Y-a-t-il, parmi les évêques français en exercice, un pontife qui ne puisse se targuer d'une "relation personnelle avec le Christ", dès lors que "par la consécration épiscopale est conférée la plénitude du sacrement de l'Ordre, (...) le sacerdoce suprême, le sommet du sacré ministère." (LG21) ? Un évêque partage-t-il avec un autre évêque la même "relation personnelle avec le Christ" ? Dans le cas contraire, quelle communion hiérarchique avec la tête et les membres du Collège épiscopal passé, présent et futur est-elle concevable ? Pas plus que les "raisons de santé" prétendument dirimantes, la "relation personnelle avec le Christ" nécessaire à la communion ecclésiale n'est autre chose qu'une fiction initiatique, qui ne saurait éclipser les vertus théologales, qui ont Dieu pour fin, et dont l'élan au contenu limpide est accessible à tous. Idem pour le mariage naturel, voulu par Dieu depuis la Création, et en lequel l'Eglise, quoique requérant le sacrement pour les baptisés, a toujours vu une réalité civile d'exigence analogue chez les non-baptisés. Réalité naturelle et terrestre, dissout par le décès de l'un ou de l'autre, le mariage sacramentel symbolise, selon un rapport analogique, l'union du Christ et de l'Eglise. Quelle sponsalité accédant, prétendument, à la Vie Trinitaire n'aurait-elle quelque titre à subsister dans la Vie Éternelle ?

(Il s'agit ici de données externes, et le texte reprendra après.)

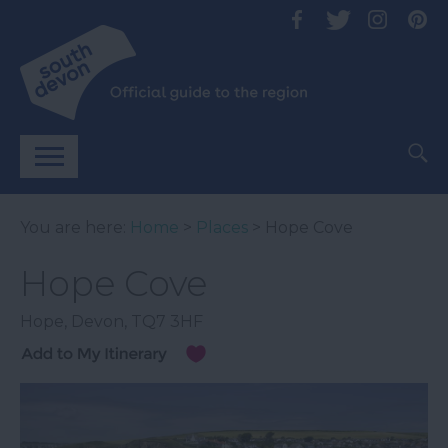
You are here:
Home
>
Places
> Hope Cove
Hope Cove
Hope
,
Devon
,
TQ7 3HF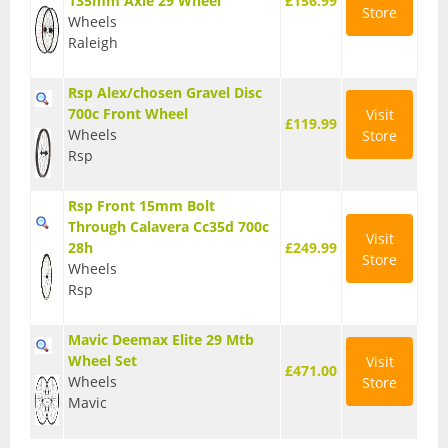
135mm Axle 29 Wheel
£156.99
Store
Wheels
Raleigh
Rsp Alex/chosen Gravel Disc
700c Front Wheel
Visit
£119.99
Wheels
Store
Rsp
Rsp Front 15mm Bolt
Through Calavera Cc35d 700c
Visit
28h
£249.99
Store
Wheels
Rsp
Mavic Deemax Elite 29 Mtb
Wheel Set
Visit
£471.00
Wheels
Store
Mavic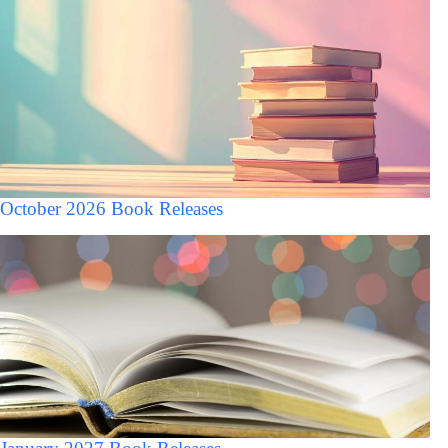
October 2026 Book Releases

In cauda venenum : si nos évêques français avaient une "relation personnelle avec le Christ", pourquoi décevraient-ils à ce point Golias, dont le trombinoscope 2022/2023 est un jeu de massacre ? Pourquoi ne trouveraient ils pas les mots justes vis à vis de cette périphérie provocatrice qui dénonce la baisse générale du niveau épiscopal ? A défaut d'adhésion, sauf à la haine de soi, et, hélas, de réplique sagace de nos Docteurs, un mot de compassion pour ces égarés Lustiferophobes ? Nos fielleux qui espèrent le meilleur du nonce en année probatoire vont avaler leur chapeau. L'évêque auxiliaire de Montpellier, Mgr Alain Guellec, fait, dans le Trombi mentionné, l'objet d'un joker ! Golias, logique, se reconnaît incapable de portraiturer l'homme invisible. Mauvaise pioche ! Le nonce Migliore vient de le promouvoir à Montauban. Notre Seigneur retiendra-t-IL la CEF dans sa course aux abysses ? Inutile d'accuser les tradis, ils s'enfoncent tout seuls comme des grands (?).